For the further development of the Munich projects in this direction, it’s very handy to also have the Venture Lab for Artificial Intelligence and Robotics right around the corner. Later, we’re shown a small robot that screws a targeted weed out of the soil. It’s the broadleaf dock, Rumex obtusifolius, that makes life difficult for organic farms, and not only in Bavaria. As organic farming is based on lower pesticide use, this weed has to be laboriously cut out by hand. A job that the researchers envisage will in future be done by robots.
Very impressed, I wrap my poinsettia in newspaper. There’s a lot to be said for high-end, high-tech research. The infrastructure promotes collaboration, creates experimental spaces, leaves nothing to be desired. You can feel the curiosity, the commitment, the enthusiasm of the researchers to contribute something towards meeting the great challenges of our time.

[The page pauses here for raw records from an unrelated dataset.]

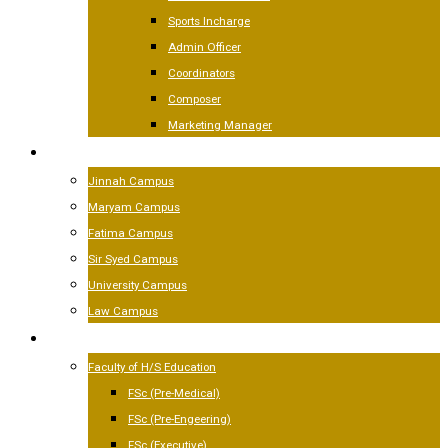
Sports Incharge
Admin Officer
Coordinators
Composer
Marketing Manager
CAMPUSES
Jinnah Campus
Maryam Campus
Fatima Campus
Sir Syed Campus
University Campus
Law Campus
ACADEMICS
Faculty of H/S Education
FSc (Pre-Medical)
FSc (Pre-Engeering)
FSc (Executive)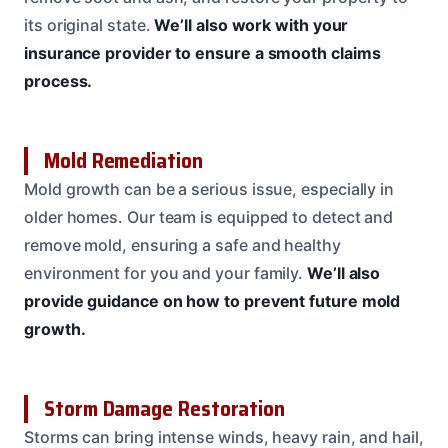
its original state.
We’ll also work with your
insurance provider to ensure a smooth claims
process.
Mold Remediation
Mold growth can be a serious issue, especially in
older homes. Our team is equipped to detect and
remove mold, ensuring a safe and healthy
environment for you and your family.
We’ll also
provide guidance on how to prevent future mold
growth.
Storm Damage Restoration
Storms can bring intense winds, heavy rain, and hail,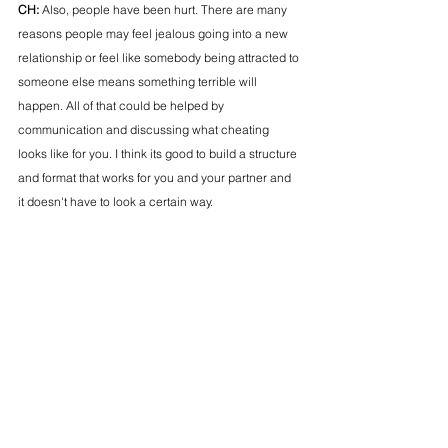
CH: 
Also, people have been hurt. There are many 
reasons people may feel jealous going into a new 
relationship or feel like somebody being attracted to 
someone else means something terrible will 
happen. All of that could be helped by 
communication and discussing what cheating 
looks like for you. I think its good to build a structure 
and format that works for you and your partner and 
it doesn't have to look a certain way. 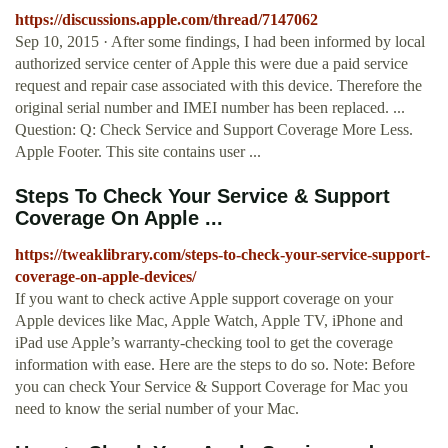
https://discussions.apple.com/thread/7147062
Sep 10, 2015 · After some findings, I had been informed by local
authorized service center of Apple this were due a paid service
request and repair case associated with this device. Therefore the
original serial number and IMEI number has been replaced. ...
Question: Q: Check Service and Support Coverage More Less.
Apple Footer. This site contains user ...
Steps To Check Your Service & Support
Coverage On Apple ...
https://tweaklibrary.com/steps-to-check-your-service-support-
coverage-on-apple-devices/
If you want to check active Apple support coverage on your
Apple devices like Mac, Apple Watch, Apple TV, iPhone and
iPad use Apple’s warranty-checking tool to get the coverage
information with ease. Here are the steps to do so. Note: Before
you can check Your Service & Support Coverage for Mac you
need to know the serial number of your Mac.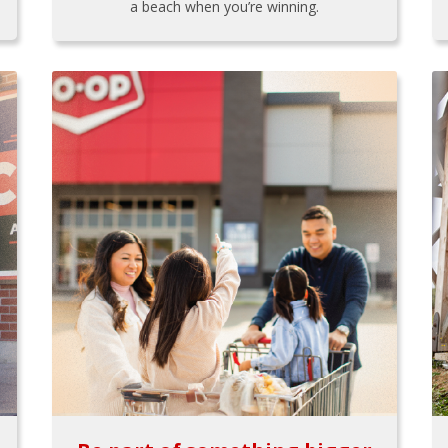
a beach when you’re winning.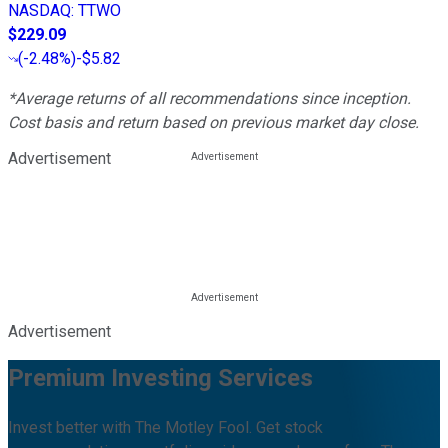
NASDAQ
:
TTWO
$229.09
(
-2.48%
)
-$5.82
*Average returns of all recommendations since inception.
Cost basis and return based on previous market day close.
Advertisement
Advertisement
Premium Investing Services
Invest better with The Motley Fool. Get stock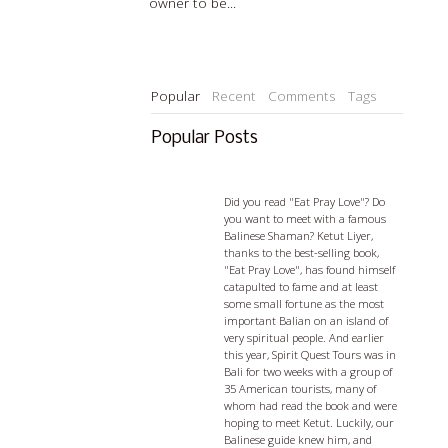
owner to be...
Read more…
Popular
Recent
Comments
Tags
Popular Posts
Ketut Liyer - visiting with a
Balian
Did you read "Eat Pray Love"? Do
you want to meet with a famous
Balinese Shaman? Ketut Liyer,
thanks to the best-selling book,
"Eat Pray Love", has found himself
catapulted to fame and at least
some small fortune as the most
important Balian on an island of
very spiritual people. And earlier
this year, Spirit Quest Tours was in
Bali for two weeks with a group of
35 American tourists, many of
whom had read the book and were
hoping to meet Ketut. Luckily, our
Balinese guide knew him, and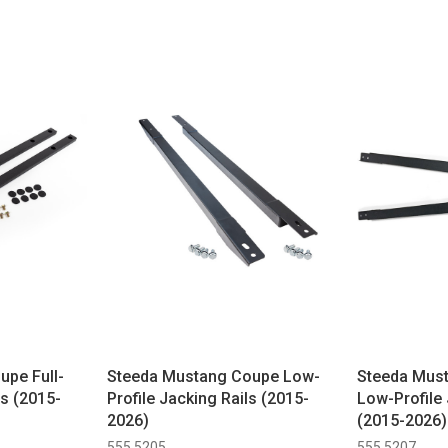
pe Full-
Steeda Mustang Coupe Low-
Steeda Must
ls (2015-
Profile Jacking Rails (2015-
Low-Profile 
2026)
(2015-2026)
555 5205
555 5207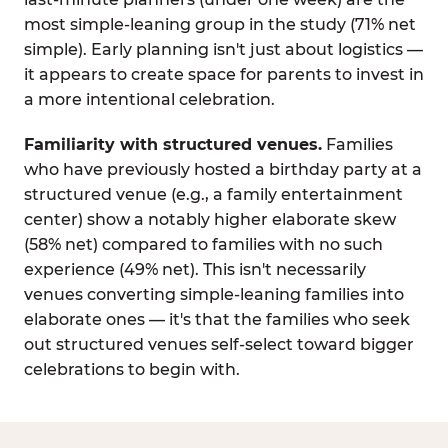
most simple-leaning group in the study (71% net
simple). Early planning isn't just about logistics —
it appears to create space for parents to invest in
a more intentional celebration.
Familiarity with structured venues.
Families
who have previously hosted a birthday party at a
structured venue (e.g., a family entertainment
center) show a notably higher elaborate skew
(58% net) compared to families with no such
experience (49% net). This isn't necessarily
venues converting simple-leaning families into
elaborate ones — it's that the families who seek
out structured venues self-select toward bigger
celebrations to begin with.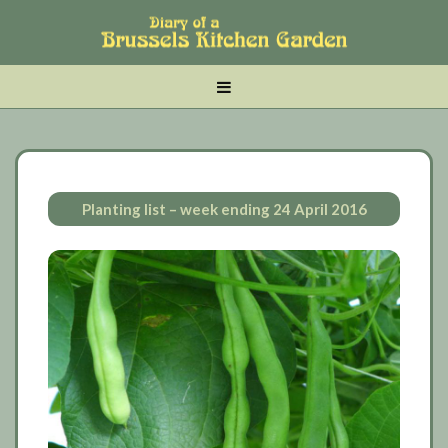
Skip
Skip
Skip
to
to
to
main
tertiary
primary
MENU
content
navigation
sidebar
Planting list – week ending 24 April 2016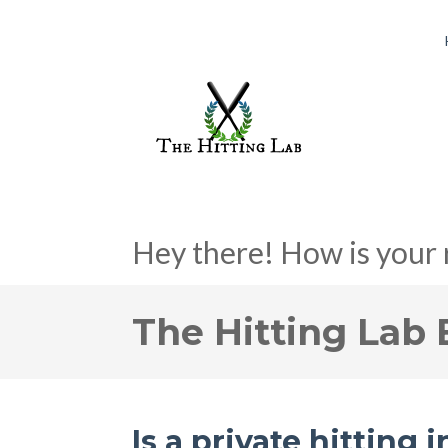
Hey there! How is your 
The Hitting Lab 
Is a private hitting 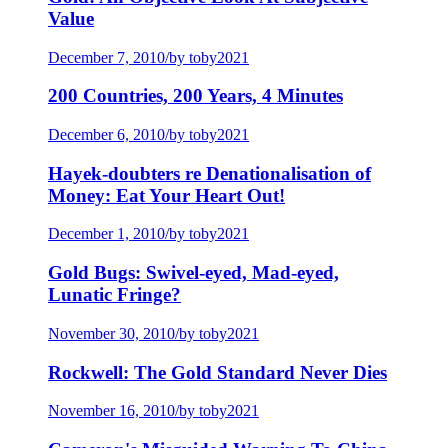
Value
December 7, 2010
/
by toby2021
200 Countries, 200 Years, 4 Minutes
December 6, 2010
/
by toby2021
Hayek-doubters re Denationalisation of
Money: Eat Your Heart Out!
December 1, 2010
/
by toby2021
Gold Bugs: Swivel-eyed, Mad-eyed,
Lunatic Fringe?
November 30, 2010
/
by toby2021
Rockwell: The Gold Standard Never Dies
November 16, 2010
/
by toby2021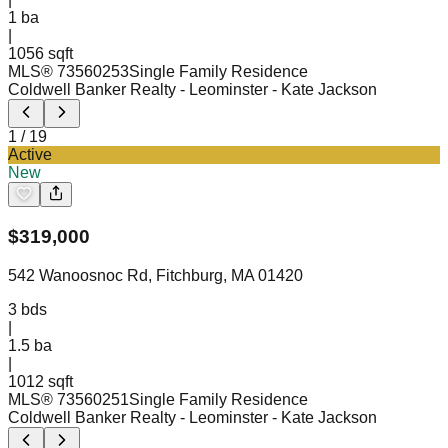
1
ba
|
1056 sqft
MLS®
73560253
Single Family Residence
Coldwell Banker Realty - Leominster
- Kate Jackson
1
/
19
Active
New
$
319,000
542 Wanoosnoc Rd, Fitchburg, MA 01420
3
bds
|
1.5
ba
|
1012 sqft
MLS®
73560251
Single Family Residence
Coldwell Banker Realty - Leominster
- Kate Jackson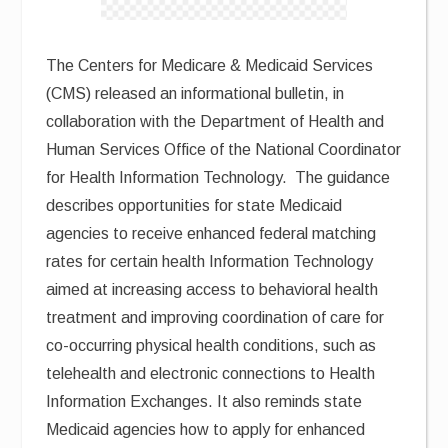
The Centers for Medicare & Medicaid Services
(CMS) released an informational bulletin, in
collaboration with the Department of Health and
Human Services Office of the National Coordinator
for Health Information Technology. The guidance
describes opportunities for state Medicaid
agencies to receive enhanced federal matching
rates for certain health Information Technology
aimed at increasing access to behavioral health
treatment and improving coordination of care for
co-occurring physical health conditions, such as
telehealth and electronic connections to Health
Information Exchanges. It also reminds state
Medicaid agencies how to apply for enhanced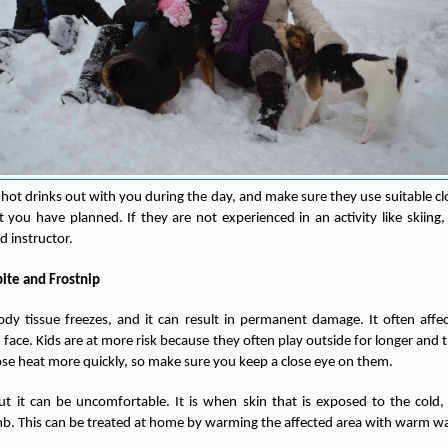
 hot drinks out with you during the day, and make sure they use suitable 
hat you have planned. If they are not experienced in an activity like skiin
ed instructor.
ite and Frostnip
dy tissue freezes, and it can result in permanent damage. It often affec
e face. Kids are at more risk because they often play outside for longer an
lose heat more quickly, so make sure you keep a close eye on them.
but it can be uncomfortable. It is when skin that is exposed to the cold, 
. This can be treated at home by warming the affected area with warm wa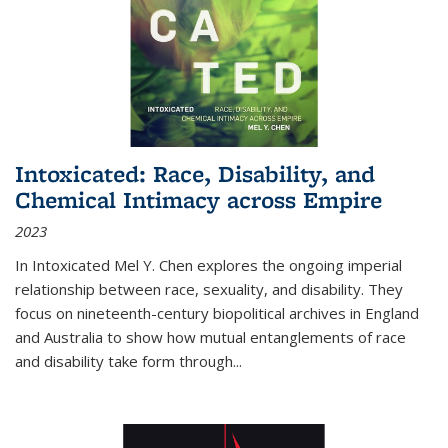
Intoxicated: Race, Disability, and
Chemical Intimacy across Empire
2023
In
Intoxicated
Mel Y. Chen explores the ongoing imperial
relationship between race, sexuality, and disability. They
focus on nineteenth-century biopolitical archives in England
and Australia to show how mutual entanglements of race
and disability take form through
...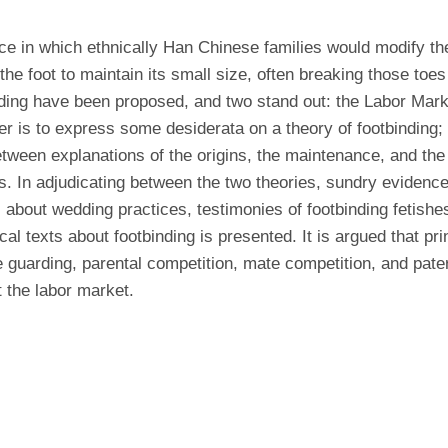
ice in which ethnically Han Chinese families would modify the
the foot to maintain its small size, often breaking those toes
nding have been proposed, and two stand out: the Labor Mar
 is to express some desiderata on a theory of footbinding; t
between explanations of the origins, the maintenance, and the 
. In adjudicating between the two theories, sundry evidence
 about wedding practices, testimonies of footbinding fetish
cal texts about footbinding is presented. It is argued that pr
uarding, parental competition, mate competition, and patern
 the labor market.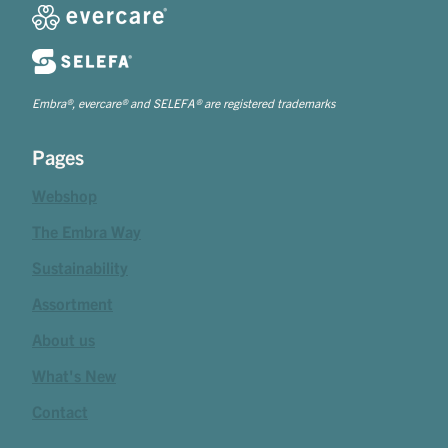
Embra®, evercare® and SELEFA® are registered trademarks
Pages
Webshop
The Embra Way
Sustainability
Assortment
About us
What's New
Contact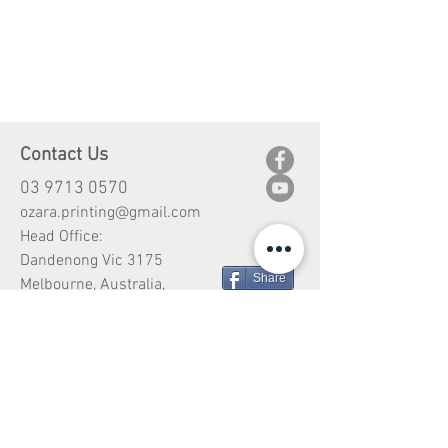
Contact Us
03 9713 0570
ozara.printing@gmail.com
Head Office:
Dandenong Vic 3175
Share
Melbourne, Australia,
Customer Service
Shipping
Return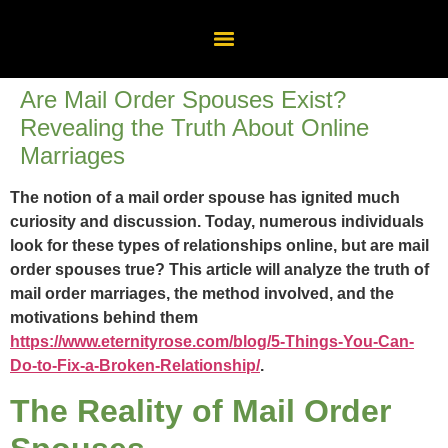
Are Mail Order Spouses Exist?
Revealing the Truth About Online
Marriages
The notion of a mail order spouse has ignited much
curiosity and discussion. Today, numerous individuals
look for these types of relationships online, but are mail
order spouses true? This article will analyze the truth of
mail order marriages, the method involved, and the
motivations behind them
https://www.eternityrose.com/blog/5-Things-You-Can-
Do-to-Fix-a-Broken-Relationship/
.
The Reality of Mail Order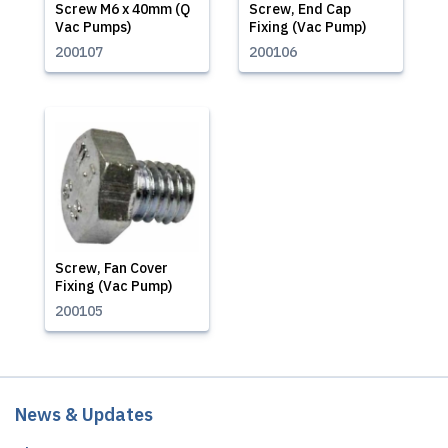
Screw M6 x 40mm (Q
Screw, End Cap
Vac Pumps)
Fixing (Vac Pump)
200107
200106
Screw, Fan Cover
Fixing (Vac Pump)
200105
News & Updates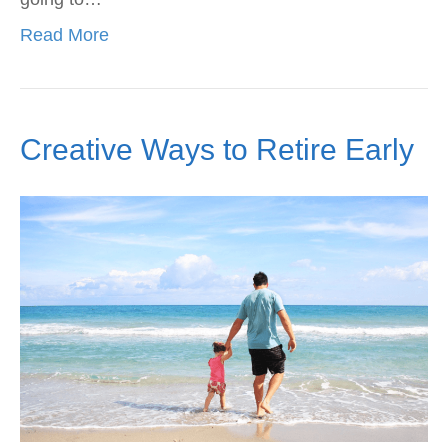
Read More
Creative Ways to Retire Early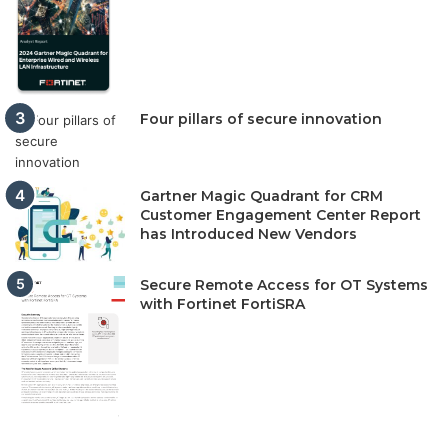
Four pillars of secure innovation
Gartner Magic Quadrant for CRM
Customer Engagement Center Report
has Introduced New Vendors
Secure Remote Access for OT Systems
with Fortinet FortiSRA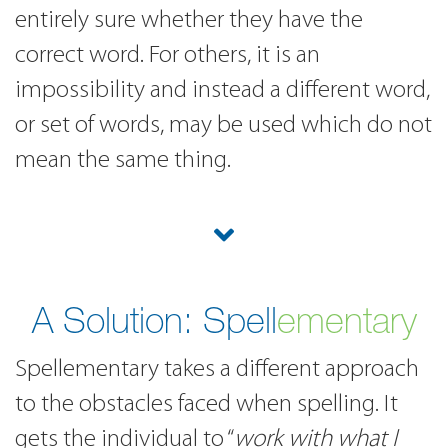
entirely sure whether they have the
correct word. For others, it is an
impossibility and instead a different word,
or set of words, may be used which do not
mean the same thing.
A Solution:
Spell
ementary
Spellementary takes a different approach
to the obstacles faced when spelling. It
gets the individual to “
work with what I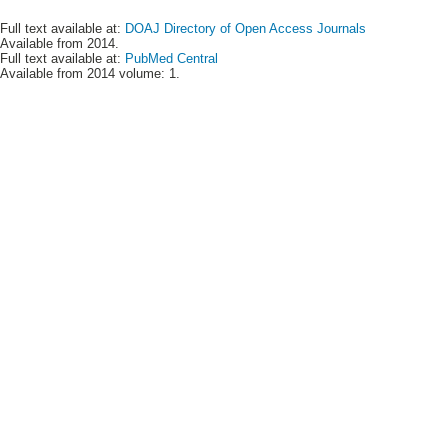
Full text available at:
DOAJ Directory of Open Access Journals
Available from 2014.
Full text available at:
PubMed Central
Available from 2014 volume: 1.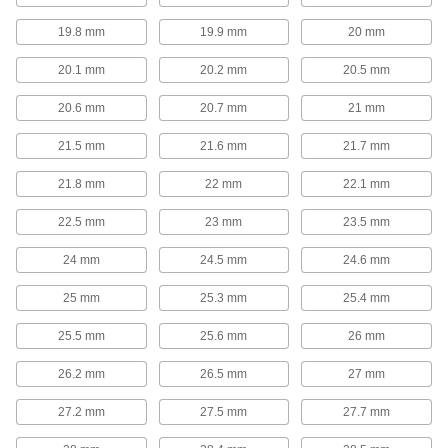
springs resist oxidation, oil, and abrasion in
19.8 mm
19.9 mm
20 mm
21 products
20.1 mm
20.2 mm
20.5 mm
Die Spring Cages
20.6 mm
20.7 mm
21 mm
Protect dies from damage caused by spring
failure. Cages enclose springs to retain
21.5 mm
21.6 mm
21.7 mm
10 products
21.8 mm
22 mm
22.1 mm
Die Spring Screw Caps
22.5 mm
23 mm
23.5 mm
In addition to providing a backing for springs,
these screw caps can also be used to control
24 mm
24.5 mm
24.6 mm
10 products
25 mm
25.3 mm
25.4 mm
Strip Springs
25.5 mm
25.6 mm
26 mm
Constant-Force Springs
26.2 mm
26.5 mm
27 mm
No matter how far you extend them, these
27.2 mm
27.5 mm
27.7 mm
58 products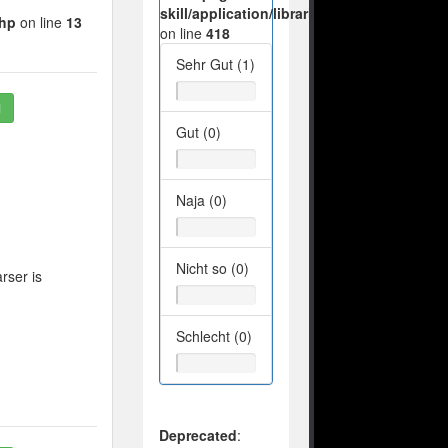
skill/application/libraries/Ilch/Database/M
php
on line
13
on line
418
Sehr Gut (1)
1
Gut (0)
Naja (0)
Nicht so (0)
rser is
Schlecht (0)
Deprecated
: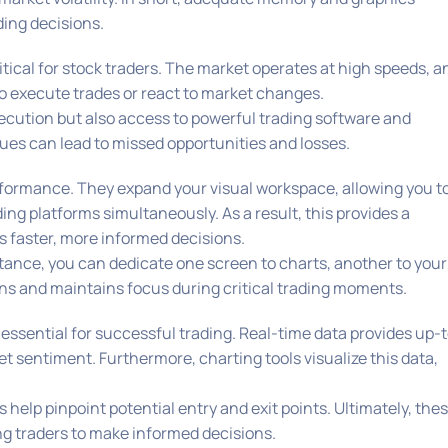
ding decisions.
ritical for stock traders. The market operates at high speeds, a
to execute trades or react to market changes.
ecution but also access to powerful trading software and
sues can lead to missed opportunities and losses.
rformance. They expand your visual workspace, allowing you t
ng platforms simultaneously. As a result, this provides a
s faster, more informed decisions.
stance, you can dedicate one screen to charts, another to your
tions and maintains focus during critical trading moments.
 essential for successful trading. Real-time data provides up-
 sentiment. Furthermore, charting tools visualize this data,
help pinpoint potential entry and exit points. Ultimately, the
ng traders to make informed decisions.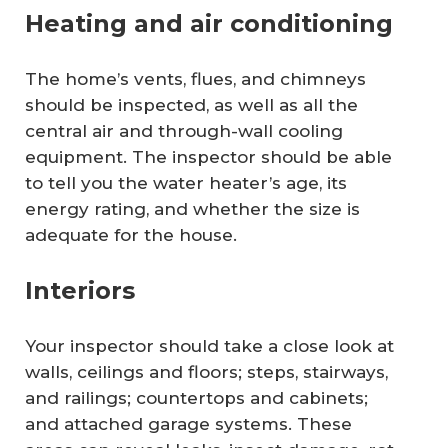
Heating and air conditioning
The home’s vents, flues, and chimneys
should be inspected, as well as all the
central air and through-wall cooling
equipment. The inspector should be able
to tell you the water heater’s age, its
energy rating, and whether the size is
adequate for the house.
Interiors
Your inspector should take a close look at
walls, ceilings and floors; steps, stairways,
and railings; countertops and cabinets;
and attached garage systems. These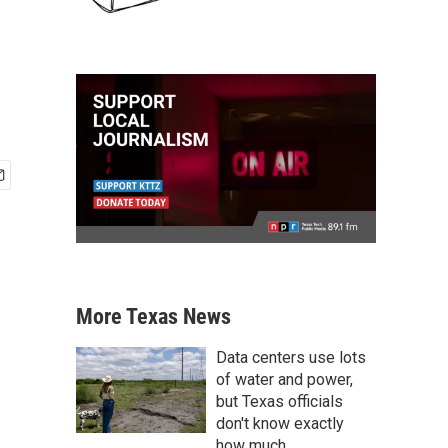
More Texas News
Data centers use lots
of water and power,
but Texas officials
don't know exactly
how much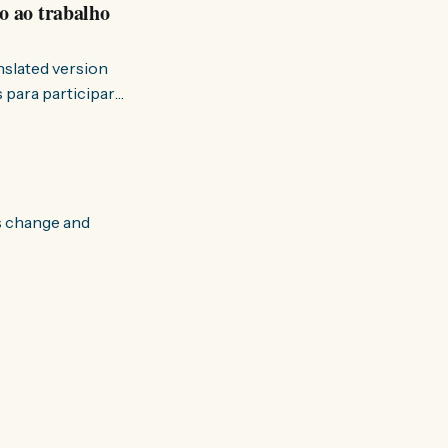
o ao trabalho
anslated version
ervir — disse eu à
s change and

Transferability, the sticking point
It makes sense to me that vertical indoor systems can make a decisive contribution to the food supply of urban conurbations like Singapore or Abu Dhabi in the future. But it’s unclear whether this development also has potential for Dakar or Nairobi. The researchers themselves said that low-tech solutions are needed for Africa.
And that’s the sticking point. Protein extracted from peas for plant-based substitute products, valuable oils for medical applications, polymers from algae as alternative packaging materials – these are all great developments that may reduce our ecological footprint, and will also find a market. Just like the poinsettias next to the mulled wine stand on a dreary day in central Munich.
But in the past 50 years we haven’t yet managed to ensure food security for areas in which the number of people going hungry is again increasing. Technology- and capital-intensive solutions, such as those produced so successfully by the scientists at TUM, disappoint when it comes to transferability to areas that are systemically shaped by other framework conditions. And they don’t address the distribution system at the root of the undersupply.
The successes of TUM’s venture labs are inspiring. I’d love to visit the venture lab that offers a breakthrough to end world hunger. To see the infrastructure that is necessary for innovations that consign hunger crises to history once and for all. To know the rankings that give points for this. To celebrate those achievements as unicorns.
Back in my hotel room on Kaiser Ludwig-Platz, a room with just the right amount of dust, I place my poinsettia on the window sill. It looks wonderful there.